You can find that report at Conversions > Multi-Channel Funnels.
One of our client’s PPC campaigns wasn’t looking great in terms of ROI, but they kept telling us that sales had escalated after the campaign went live. When we checked the multi-channel funnel reports, we saw that PPC was the entry point for more than $4,000 in sales!
Here’s an example of what you might find in your multi-channel funnels:
Scenarios like this are also another important reason why you should always keep in contact with key players in the company when managing PPC campaigns. The conversations you have about what they are experiencing with sales is just as important as the data in your analytics.
Look at the Organic Side of Search
This is another step that helps you rule out possibilities. If the organic listings for the product in question are nonexistent, and if Google Analytics is showing very little traffic or sales from organic, you have to ask, what’s driving those conversions? This is often an indication PPC is at play.
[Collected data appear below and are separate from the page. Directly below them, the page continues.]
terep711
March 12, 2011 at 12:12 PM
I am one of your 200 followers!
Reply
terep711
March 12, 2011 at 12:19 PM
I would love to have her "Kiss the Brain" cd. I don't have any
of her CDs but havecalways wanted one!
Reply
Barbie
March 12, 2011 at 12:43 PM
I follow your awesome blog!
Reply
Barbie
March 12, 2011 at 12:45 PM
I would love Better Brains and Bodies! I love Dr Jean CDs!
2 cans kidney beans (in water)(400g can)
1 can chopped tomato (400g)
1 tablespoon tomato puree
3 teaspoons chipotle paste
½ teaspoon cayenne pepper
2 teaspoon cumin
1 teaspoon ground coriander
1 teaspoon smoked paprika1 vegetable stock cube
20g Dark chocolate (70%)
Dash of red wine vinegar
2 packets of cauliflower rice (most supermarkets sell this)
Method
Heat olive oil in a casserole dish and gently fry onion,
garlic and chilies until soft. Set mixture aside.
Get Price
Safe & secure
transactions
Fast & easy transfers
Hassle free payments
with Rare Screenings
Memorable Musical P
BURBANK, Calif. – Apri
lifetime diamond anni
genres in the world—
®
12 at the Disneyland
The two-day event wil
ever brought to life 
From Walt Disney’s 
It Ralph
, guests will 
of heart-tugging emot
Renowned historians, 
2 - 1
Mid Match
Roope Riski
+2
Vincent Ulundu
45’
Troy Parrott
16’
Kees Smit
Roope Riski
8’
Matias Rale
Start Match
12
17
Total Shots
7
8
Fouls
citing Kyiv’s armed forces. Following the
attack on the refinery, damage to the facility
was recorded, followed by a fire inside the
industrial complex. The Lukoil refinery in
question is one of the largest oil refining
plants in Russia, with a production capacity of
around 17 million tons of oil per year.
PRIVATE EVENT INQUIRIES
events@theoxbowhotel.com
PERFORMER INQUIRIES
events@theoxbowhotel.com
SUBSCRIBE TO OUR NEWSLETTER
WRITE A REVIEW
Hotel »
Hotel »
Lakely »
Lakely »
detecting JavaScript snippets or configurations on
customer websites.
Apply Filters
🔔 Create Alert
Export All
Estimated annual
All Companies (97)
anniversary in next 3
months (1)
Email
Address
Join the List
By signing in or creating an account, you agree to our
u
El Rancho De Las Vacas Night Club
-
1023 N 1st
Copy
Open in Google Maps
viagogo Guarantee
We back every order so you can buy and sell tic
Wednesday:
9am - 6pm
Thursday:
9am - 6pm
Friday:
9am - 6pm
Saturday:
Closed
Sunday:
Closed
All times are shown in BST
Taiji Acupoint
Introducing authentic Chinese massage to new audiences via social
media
You can find this data in Google Analytics by heading to Traffic Sources > Search > Organic.
Talk About Sales Behavior
Sometimes when companies have more expensive products that involve more complicated purchases, the sale that started online – and perhaps even through PPC – could end offline via phone, chat or some other customer service touch point.
So find out what items are selling offline. You can almost always make a strong case for the products that are selling that you also happen to be pushing through PPC.
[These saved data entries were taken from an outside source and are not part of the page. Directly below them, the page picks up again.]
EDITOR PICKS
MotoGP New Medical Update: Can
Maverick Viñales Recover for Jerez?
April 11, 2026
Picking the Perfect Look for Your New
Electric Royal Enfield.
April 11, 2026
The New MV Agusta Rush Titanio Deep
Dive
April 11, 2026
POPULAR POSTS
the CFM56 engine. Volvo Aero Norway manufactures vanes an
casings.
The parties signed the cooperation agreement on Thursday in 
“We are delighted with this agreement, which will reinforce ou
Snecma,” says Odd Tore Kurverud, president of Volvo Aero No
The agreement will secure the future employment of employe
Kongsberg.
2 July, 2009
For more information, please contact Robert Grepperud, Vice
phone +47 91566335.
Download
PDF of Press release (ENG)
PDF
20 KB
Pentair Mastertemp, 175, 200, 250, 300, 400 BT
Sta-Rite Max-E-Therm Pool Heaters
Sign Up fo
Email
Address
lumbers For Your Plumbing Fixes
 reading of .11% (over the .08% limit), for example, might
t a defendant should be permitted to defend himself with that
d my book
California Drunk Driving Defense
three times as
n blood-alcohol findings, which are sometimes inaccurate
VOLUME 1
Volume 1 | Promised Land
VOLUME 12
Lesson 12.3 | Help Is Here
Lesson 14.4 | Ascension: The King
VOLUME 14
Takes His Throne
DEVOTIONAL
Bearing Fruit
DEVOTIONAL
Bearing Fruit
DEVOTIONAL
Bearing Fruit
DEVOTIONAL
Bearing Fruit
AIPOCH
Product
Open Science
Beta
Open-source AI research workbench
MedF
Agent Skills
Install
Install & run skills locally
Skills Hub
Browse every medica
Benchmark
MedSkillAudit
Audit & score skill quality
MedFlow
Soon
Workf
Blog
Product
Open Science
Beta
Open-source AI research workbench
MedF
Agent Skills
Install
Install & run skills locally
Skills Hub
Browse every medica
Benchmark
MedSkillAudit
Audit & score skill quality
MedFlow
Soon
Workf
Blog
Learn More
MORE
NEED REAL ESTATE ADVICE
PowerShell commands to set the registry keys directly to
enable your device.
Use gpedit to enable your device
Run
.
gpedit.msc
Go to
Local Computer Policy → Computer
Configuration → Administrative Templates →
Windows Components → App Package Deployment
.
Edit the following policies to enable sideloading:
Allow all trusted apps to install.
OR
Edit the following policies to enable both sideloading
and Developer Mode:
Find out if it’s possible to implement a practice through customer service that gathers information about where that customer found you. The customer may not always remember the details; you may only ever get as specific as “on the Internet” – but sometimes, you get lucky. And sometimes, that’s all you really need to know.
You can use that “on the Internet” feedback and compare notes on how much traffic and conversions PPC is driving for that particular product versus other channels like social and organic. And be a bit of a detective to find out what other marketing push could be driving the sales as well.
Ideally, all the components of your business and its marketing are working together, but as we know, that’s not always the case. One team or person within the company could be pushing a sale outside of PPC that you’re not immediately aware of.
Be Diligent in Your Research
PPC data is not always cut and dry. You can’t always see the big picture from the analytics data alone. Sometimes, you have to step out of the tools to have the conversations about a business. And sometimes you have to dig deeper into those reports before you make any big decisions about your PPC program. So take the time to do the research, and you might be pleasantly surprised about what you find.